Oct. 18, 2014

A new covenant a new inheritance

  

Jeremiah 31:27-34 A New Covenant

27 “Behold, days are coming,” declares the Lord, “when I will sow the house of Israel and the house of Judah with the seed of man and with the seed of beast. 28 As I have watched over them to pluck up, to break down, to overthrow, to destroy and to bring disaster, so I will watch over them to build and to plant,” declares the Lord.

29 “In those days they will not say again,
‘The fathers have eaten sour grapes,
And the children’s teeth are set on edge.’

30 But everyone will die for his own iniquity; each man who eats the sour grapes, his teeth will be set on edge.

31 “Behold, days are coming,” declares the Lord, “when I will make a new covenant with the house of Israel and with the house of Judah, 32 not like the covenant which I made with their fathers in the day I took them by the hand to bring them out of the land of Egypt, My covenant which they broke, although I was a husband to them,” declares the Lord. 33 “But this is the covenant which I will make with the house of Israel after those days,” declares the Lord, “I will put My law within them and on their heart I will write it; and I will be their God, and they shall be My people. 34 They will not teach again, each man his neighbor and each man his brother, saying, ‘Know the Lord,’ for they will all know Me, from the least of them to the greatest of them,” declares the Lord, “for I will forgive their iniquity, and their sin I will remember no more.”

This passage, which again comes from the daily reading in the One Year Bible, speaks to us comparing the difference between the old covenant, the promises God made to the nation of Israel when He delivered them from Egypt , and the new covenant He would establish, the one we live under. Under the old covenant God's promises were conditional. The people were required to live according to the law. The law began with the 10 commandments, but contained a total of 613 regulations or requirements. Obviously they were not able to fulfill all of these requirements, which is what brought God to the place of promising this new covenant.

Jesus fulfilled the obligation and requirement of the new covenant. We no longer have to live under the obligation to keep the 613 Levitical laws. We need only to accept Him and the finished work of the cross  as payment for our sin. Accepting Jesus though is more than merely an intellectual acknowledgement. It is making Him Lord of our lives.

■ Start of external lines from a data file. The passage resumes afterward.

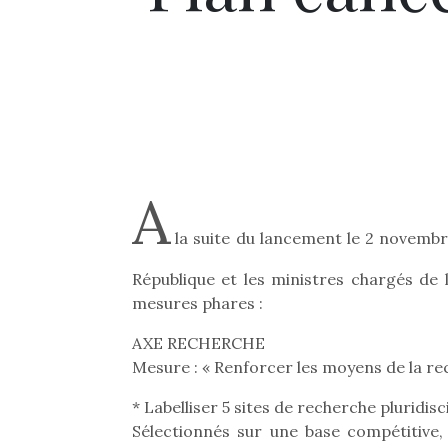
A
la suite du lancement le 2 novembr
République et les ministres chargés de l
mesures phares :
AXE RECHERCHE
Mesure : « Renforcer les moyens de la rec
* Labelliser 5 sites de recherche pluridis
Sélectionnés sur une base compétitive,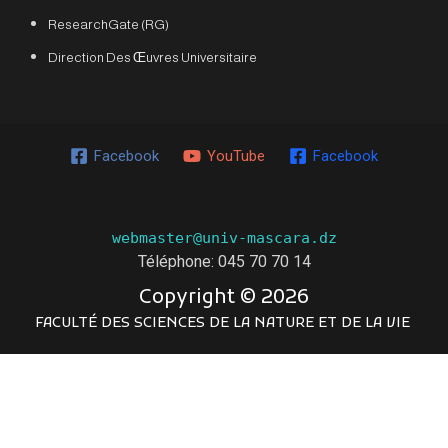
ResearchGate (RG)
Direction Des Œuvres Universitaire
Facebook
YouTube
Facebook
webmaster@univ-mascara.dz
Téléphone: 045 70 70 14
Copyright ©
2026
FACULTÉ DES SCIENCES DE LA NATURE ET DE LA VIE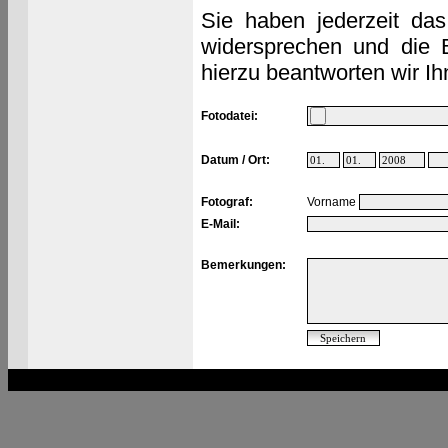
Sie haben jederzeit das
widersprechen und die 
hierzu beantworten wir Ih
Fotodatei:
Datum / Ort:
Fotograf:
Vorname
E-Mail:
Bemerkungen:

Verses 29 and 30 above speak of another difference between the old and the new covenant. Under the old covenant there were generational blessings and curses. The sin of one person could cause many future generations to live under the curse of that sin. In the same way God might bless the faithfulness of one person extending His blessing to future generations. Under the new covenant, the one we live under each one is responsible for themselves only.  None of us need to live under the curse of past generations. This is not to say that we are not in many ways influenced by, and have life consequences of decisions that were made by our parents or grand parents. We certainly see the generational affects of things like divorce, addictions and abuse. There is however a difference between the consequences of these poor decisions and actions and our living under a generational curse. Under a generational curse there was nothing that could be done by the new generation to lift the effects.

We, because we have Jesus as the one who fulfills the obligation of the covenant can choose to accept the new inheritence we have in Him. We break off the generational things which try to remain in our lives. Spiritually we become children of God through Christ. Romans 8:16-17 says.    16 The Spirit Himself testifies with our spirit that we are children of God, 17 and if children, heirs also, heirs of God and fellow heirs with Christ, if indeed we suffer with Him so that we may also be glorified with Him.  

We need only to look at the lineage or genealogy of Christ to see  many things that are literally redeemed through the new inheritence of Christ's  bloodline.

So for you today, even if you live under  some of the darkest and most dire consequences of the sins of previous generations, know that you are not doomed to continue to live under that generational curse. There is a new inheritence in Jesus Christ. He came to redeem and restore all that is lost and broken. There is one thing we need to do to receive our new inheritence though. We need to take all of the hurts and wounds we have suffered at the hands of others, all the physical and  emotional pain and suffering we have experienced, and along with our own sin lay it at the cross of Jesus. He can not redeem what we refuse to release. If we hold others under the judgment of the law we keep ourselves there also. In order to walk in the fullness of the blessing of the new covenant we need to let go of all the hurt and pain. We need to release both it and those who caused it at the cross of Christ.

Unfortunately not every life circumstance changes as we receive our new inheritance. But we change. As we daily choose to walk in the fullness of the blessings we have in Christ we are changed and transformed, bit by bit, day by day we begin to look more like Christ and less like our old self.